======== Data records

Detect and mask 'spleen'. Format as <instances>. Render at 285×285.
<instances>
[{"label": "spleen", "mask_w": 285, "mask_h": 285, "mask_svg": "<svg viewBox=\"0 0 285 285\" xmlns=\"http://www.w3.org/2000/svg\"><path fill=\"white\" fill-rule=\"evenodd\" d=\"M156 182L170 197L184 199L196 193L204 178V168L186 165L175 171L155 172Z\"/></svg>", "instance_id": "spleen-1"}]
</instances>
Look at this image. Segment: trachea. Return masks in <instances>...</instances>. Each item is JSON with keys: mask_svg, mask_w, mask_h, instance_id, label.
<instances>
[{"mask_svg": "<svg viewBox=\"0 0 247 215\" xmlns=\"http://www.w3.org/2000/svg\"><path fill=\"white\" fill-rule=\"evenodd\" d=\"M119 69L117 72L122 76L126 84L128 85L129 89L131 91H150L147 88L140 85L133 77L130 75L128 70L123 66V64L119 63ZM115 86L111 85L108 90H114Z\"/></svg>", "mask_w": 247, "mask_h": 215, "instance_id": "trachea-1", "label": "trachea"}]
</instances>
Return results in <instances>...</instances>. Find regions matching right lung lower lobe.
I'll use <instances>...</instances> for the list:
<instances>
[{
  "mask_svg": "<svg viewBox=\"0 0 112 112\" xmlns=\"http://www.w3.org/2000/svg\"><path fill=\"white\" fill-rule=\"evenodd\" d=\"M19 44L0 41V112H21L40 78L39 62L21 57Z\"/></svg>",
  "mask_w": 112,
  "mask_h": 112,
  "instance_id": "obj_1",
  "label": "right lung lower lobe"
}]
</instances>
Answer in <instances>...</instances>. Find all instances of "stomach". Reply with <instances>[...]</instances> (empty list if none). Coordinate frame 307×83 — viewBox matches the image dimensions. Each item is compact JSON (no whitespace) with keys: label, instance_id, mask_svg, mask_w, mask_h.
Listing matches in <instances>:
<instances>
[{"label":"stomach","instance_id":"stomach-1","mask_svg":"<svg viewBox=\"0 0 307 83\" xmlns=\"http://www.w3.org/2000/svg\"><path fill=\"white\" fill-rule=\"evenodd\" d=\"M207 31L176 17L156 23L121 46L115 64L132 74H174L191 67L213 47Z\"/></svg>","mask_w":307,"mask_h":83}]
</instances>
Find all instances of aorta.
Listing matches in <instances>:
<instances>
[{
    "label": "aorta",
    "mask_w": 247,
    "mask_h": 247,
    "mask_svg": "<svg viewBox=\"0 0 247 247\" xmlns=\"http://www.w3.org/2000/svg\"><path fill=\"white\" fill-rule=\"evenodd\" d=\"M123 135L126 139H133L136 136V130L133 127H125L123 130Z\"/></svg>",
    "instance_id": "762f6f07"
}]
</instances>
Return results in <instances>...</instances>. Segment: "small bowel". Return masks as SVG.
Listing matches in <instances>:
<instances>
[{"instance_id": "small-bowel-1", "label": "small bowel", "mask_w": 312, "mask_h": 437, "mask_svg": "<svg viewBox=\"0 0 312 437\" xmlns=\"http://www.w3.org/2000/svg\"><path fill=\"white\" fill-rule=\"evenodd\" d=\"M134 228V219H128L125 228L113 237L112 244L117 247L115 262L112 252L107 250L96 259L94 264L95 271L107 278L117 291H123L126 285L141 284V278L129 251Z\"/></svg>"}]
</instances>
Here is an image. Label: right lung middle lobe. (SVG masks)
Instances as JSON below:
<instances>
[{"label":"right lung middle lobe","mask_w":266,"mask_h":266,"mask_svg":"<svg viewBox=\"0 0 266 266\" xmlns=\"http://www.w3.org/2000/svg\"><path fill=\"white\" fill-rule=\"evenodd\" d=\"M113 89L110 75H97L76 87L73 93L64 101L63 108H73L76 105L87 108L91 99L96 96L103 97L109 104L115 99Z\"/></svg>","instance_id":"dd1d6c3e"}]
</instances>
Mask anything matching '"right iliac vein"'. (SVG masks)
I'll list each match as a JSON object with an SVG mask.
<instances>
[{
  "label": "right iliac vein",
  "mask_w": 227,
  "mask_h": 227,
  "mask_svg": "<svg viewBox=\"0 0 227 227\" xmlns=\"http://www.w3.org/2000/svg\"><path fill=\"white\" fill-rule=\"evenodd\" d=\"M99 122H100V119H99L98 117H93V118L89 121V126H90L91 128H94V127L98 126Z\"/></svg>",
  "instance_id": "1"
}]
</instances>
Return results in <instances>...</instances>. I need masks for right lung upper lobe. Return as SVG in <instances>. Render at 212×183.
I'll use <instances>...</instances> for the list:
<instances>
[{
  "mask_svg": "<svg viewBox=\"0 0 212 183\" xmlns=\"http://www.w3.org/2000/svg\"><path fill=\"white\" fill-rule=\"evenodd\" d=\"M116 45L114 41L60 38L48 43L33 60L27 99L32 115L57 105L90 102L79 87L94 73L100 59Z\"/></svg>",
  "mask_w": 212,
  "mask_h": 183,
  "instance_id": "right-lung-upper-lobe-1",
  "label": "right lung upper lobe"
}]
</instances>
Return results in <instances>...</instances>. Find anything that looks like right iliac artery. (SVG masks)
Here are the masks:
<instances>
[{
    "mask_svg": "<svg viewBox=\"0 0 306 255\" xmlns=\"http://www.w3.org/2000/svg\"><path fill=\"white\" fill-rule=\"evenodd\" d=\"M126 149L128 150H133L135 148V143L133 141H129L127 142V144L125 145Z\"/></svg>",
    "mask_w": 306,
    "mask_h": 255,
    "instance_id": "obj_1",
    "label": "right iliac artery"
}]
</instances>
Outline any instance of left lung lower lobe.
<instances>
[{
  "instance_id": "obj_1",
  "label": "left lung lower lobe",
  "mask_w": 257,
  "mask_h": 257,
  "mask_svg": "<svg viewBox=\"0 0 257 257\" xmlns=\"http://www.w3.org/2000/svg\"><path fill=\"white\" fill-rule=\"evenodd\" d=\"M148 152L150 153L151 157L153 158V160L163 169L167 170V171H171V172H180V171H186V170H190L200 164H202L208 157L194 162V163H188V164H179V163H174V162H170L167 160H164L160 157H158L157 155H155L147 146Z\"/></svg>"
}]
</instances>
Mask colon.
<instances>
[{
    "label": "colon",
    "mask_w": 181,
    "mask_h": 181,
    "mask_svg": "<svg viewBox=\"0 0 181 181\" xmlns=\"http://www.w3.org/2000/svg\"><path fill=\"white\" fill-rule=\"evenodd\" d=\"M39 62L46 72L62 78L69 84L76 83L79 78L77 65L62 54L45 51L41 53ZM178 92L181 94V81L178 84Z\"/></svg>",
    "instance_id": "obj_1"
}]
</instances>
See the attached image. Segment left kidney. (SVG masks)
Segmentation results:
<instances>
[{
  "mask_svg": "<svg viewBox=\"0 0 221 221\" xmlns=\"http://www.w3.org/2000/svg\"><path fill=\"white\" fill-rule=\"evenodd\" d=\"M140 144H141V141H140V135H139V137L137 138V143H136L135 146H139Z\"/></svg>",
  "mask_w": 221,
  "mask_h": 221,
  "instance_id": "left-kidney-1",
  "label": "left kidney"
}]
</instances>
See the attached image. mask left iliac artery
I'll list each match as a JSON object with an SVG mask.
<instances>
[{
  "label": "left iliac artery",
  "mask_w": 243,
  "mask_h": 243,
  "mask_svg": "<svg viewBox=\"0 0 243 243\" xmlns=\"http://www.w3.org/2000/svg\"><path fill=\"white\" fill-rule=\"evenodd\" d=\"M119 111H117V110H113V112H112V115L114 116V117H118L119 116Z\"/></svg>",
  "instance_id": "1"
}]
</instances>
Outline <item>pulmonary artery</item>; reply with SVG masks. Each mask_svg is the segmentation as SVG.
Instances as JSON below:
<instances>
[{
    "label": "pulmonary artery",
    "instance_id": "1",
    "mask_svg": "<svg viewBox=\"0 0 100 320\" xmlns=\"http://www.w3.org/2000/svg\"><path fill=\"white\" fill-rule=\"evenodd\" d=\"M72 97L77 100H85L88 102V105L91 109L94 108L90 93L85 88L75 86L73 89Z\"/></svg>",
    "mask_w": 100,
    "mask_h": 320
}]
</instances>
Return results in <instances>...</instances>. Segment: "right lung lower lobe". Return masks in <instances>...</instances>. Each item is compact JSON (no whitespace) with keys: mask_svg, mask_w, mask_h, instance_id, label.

================

Write out exactly the lines that begin at the one containing "Outline <item>pulmonary artery</item>;" and continue through the last line of the data, and only those.

Outline <item>pulmonary artery</item>; reply with SVG masks. Each mask_svg is the segmentation as SVG.
Instances as JSON below:
<instances>
[{
    "label": "pulmonary artery",
    "instance_id": "1",
    "mask_svg": "<svg viewBox=\"0 0 100 320\" xmlns=\"http://www.w3.org/2000/svg\"><path fill=\"white\" fill-rule=\"evenodd\" d=\"M72 97L77 100H85L88 102V105L91 109L94 108L90 93L85 88L75 86L73 89Z\"/></svg>",
    "mask_w": 100,
    "mask_h": 320
}]
</instances>
Return results in <instances>...</instances>. Segment: "right lung lower lobe". Return masks in <instances>...</instances>. Each item is compact JSON (no whitespace) with keys: mask_svg, mask_w, mask_h, instance_id, label.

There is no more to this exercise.